I never wondered “where I came from” like most adopted or single-parent kids. My dads were always so forthcoming with information about Lisa that I rarely had any questions. One of my earliest memories was of a much-smaller me sitting on Dad’s lap, looking through pictures of the beautiful woman with hair so red and long that it looked aflame, and realizing for the first time that my auburn hair was an exact blend of Lisa’s red and Dad’s brown locks.

But being fully informed about my mother’s identity didn’t prevent me from missing her. Every year, we sent Lisa holiday cards and my school photos. I loved going to the post office and telling them we were sending the letter overseas. It made me feel important, special. I always hoped the mail lady would bring me my very own letter from England, stamped with the Queen’s face, but that never happened. The first time I heard anything from Lisa was when I was eight years old and she showed up, unannounced, on our doorstep.

At first I didn’t believe that she was the same woman from the photos. She was incredibly thin, her hair now a dull orange, her face hollow. She said she’d been back in New York for about a year, and she needed money. She said she had nowhere else to go. She stayed with us for two days. She slept in our guest room, ate our food, used our shower. She didn’t hug me or ask about my best subject in school. Her blue eyes darted around nervously, never resting on anything, even me—
especially
me—for longer than a second. And then she left, with cash in her purse and a promise to stay in touch. We didn’t hear from her again for five years.

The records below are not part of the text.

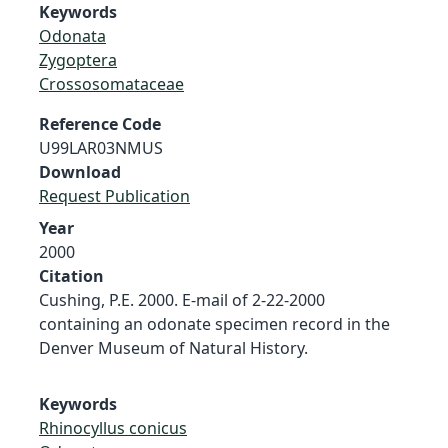
Keywords
Odonata
Zygoptera
Crossosomataceae
Reference Code
U99LAR03NMUS
Download
Request Publication
Year
2000
Citation
Cushing, P.E. 2000. E-mail of 2-22-2000
containing an odonate specimen record in the
Denver Museum of Natural History.
Keywords
Rhinocyllus conicus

The second time she turned up, she again materialized at our house with no warning. But this time she seemed a lot more put-together—she was wearing makeup and looked a lot healthier. She didn’t ask for money—she said she just wanted to get to know me. This time, my dads deferred to me—did I want Lisa to stay with us again? This was my chance—I was thirteen and growing breasts and had recently gotten my period, and the idea of having a mother around was incredibly appealing. I nodded shyly, and Lisa moved in. And it was great. I took her to see my favorite Broadway shows and played her the songs I was learning in my guitar lessons. She told me stories about traveling around Europe and Asia and North America with rock bands. We went shopping and got pedicures. I even introduced her to Max and Courtney.

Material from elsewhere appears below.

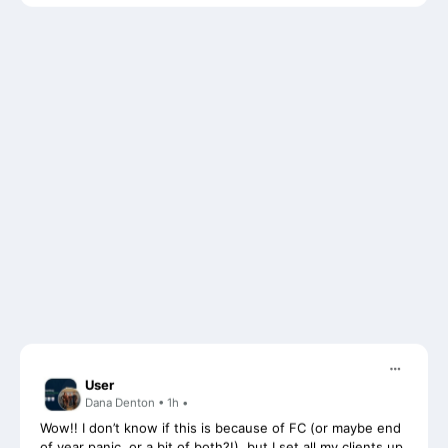
User
Dana Denton • 1h •
Wow!! I don’t know if this is because of FC (or maybe end
of year panic, or a bit of both?!), but I set all my clients up
on recurring monthly projects with auto requests for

And then one day, after she’d been living with us for about a month, she was gone. She left a note on the kitchen counter saying that this was all too much too fast and that this life was not what she wanted for herself. I cried myself to sleep for weeks.

And now here she was, sitting in my living room for the third time in my life.

“What is she doing here?” I asked again.

“Lucy,” Dad said, “why don’t you sit down?”

“Just answer my question.”

“Well,” Dad said cautiously, “Lisa has asked if she can stay with us for a little while, and I think we should all sit down and discuss our feelings on the subject.”

I felt like the wind had been knocked out of me. I couldn’t deal with this right now.

“I’m going to spend the night at Courtney’s,” I said, and ran upstairs.

I logged onto my laptop and three-way Skyped Courtney and Max. “We’re going out tonight,” I declared.